▸ How to complete this task: Your answer must be the lines from the one containing "Socorro Ávila" through the last line below, copied exactly, with no pictures.

▸ Records:
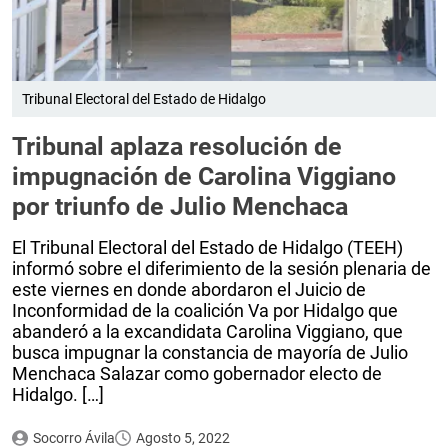
Tribunal Electoral del Estado de Hidalgo
Tribunal aplaza resolución de
impugnación de Carolina Viggiano
por triunfo de Julio Menchaca
El Tribunal Electoral del Estado de Hidalgo (TEEH)
informó sobre el diferimiento de la sesión plenaria de
este viernes en donde abordaron el Juicio de
Inconformidad de la coalición Va por Hidalgo que
abanderó a la excandidata Carolina Viggiano, que
busca impugnar la constancia de mayoría de Julio
Menchaca Salazar como gobernador electo de
Hidalgo. […]
Socorro Ávila
Agosto 5, 2022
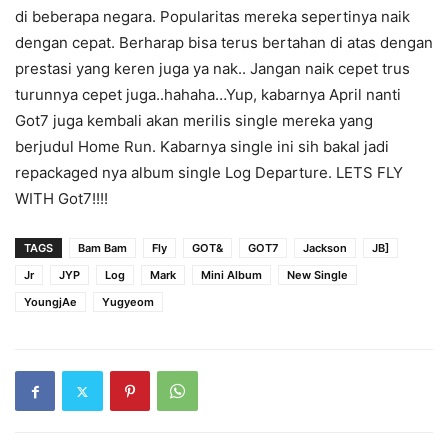
di beberapa negara. Popularitas mereka sepertinya naik
dengan cepat. Berharap bisa terus bertahan di atas dengan
prestasi yang keren juga ya nak.. Jangan naik cepet trus
turunnya cepet juga..hahaha…Yup, kabarnya April nanti
Got7 juga kembali akan merilis single mereka yang
berjudul Home Run. Kabarnya single ini sih bakal jadi
repackaged nya album single Log Departure. LETS FLY
WITH Got7!!!!
TAGS
Bam Bam
Fly
GOT&
GOT7
Jackson
JB]
Jr
JYP
Log
Mark
Mini Album
New Single
YoungjAe
Yugyeom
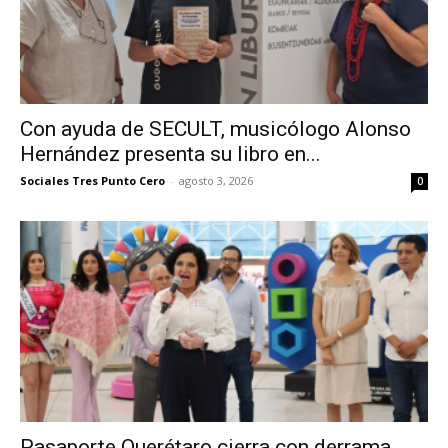
Con ayuda de SECULT, musicólogo Alonso
Hernández presenta su libro en...
Sociales Tres Punto Cero
-
agosto 3, 2026
0
Pasaporte Querétaro cierra con derrama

▸ Written response:
Socorro Ávila
Agosto 5, 2022
di beberapa negara. Popularitas mereka sepertinya naik
dengan cepat. Berharap bisa terus bertahan di atas dengan
prestasi yang keren juga ya nak.. Jangan naik cepet trus
turunnya cepet juga..hahaha…Yup, kabarnya April nanti
Got7 juga kembali akan merilis single mereka yang
berjudul Home Run. Kabarnya single ini sih bakal jadi
repackaged nya album single Log Departure. LETS FLY
WITH Got7!!!!
TAGS
Bam Bam
Fly
GOT&
GOT7
Jackson
JB]
Jr
JYP
Log
Mark
Mini Album
New Single
YoungjAe
Yugyeom
Con ayuda de SECULT, musicólogo Alonso
Hernández presenta su libro en...
Sociales Tres Punto Cero
-
agosto 3, 2026
0
Pasaporte Querétaro cierra con derrama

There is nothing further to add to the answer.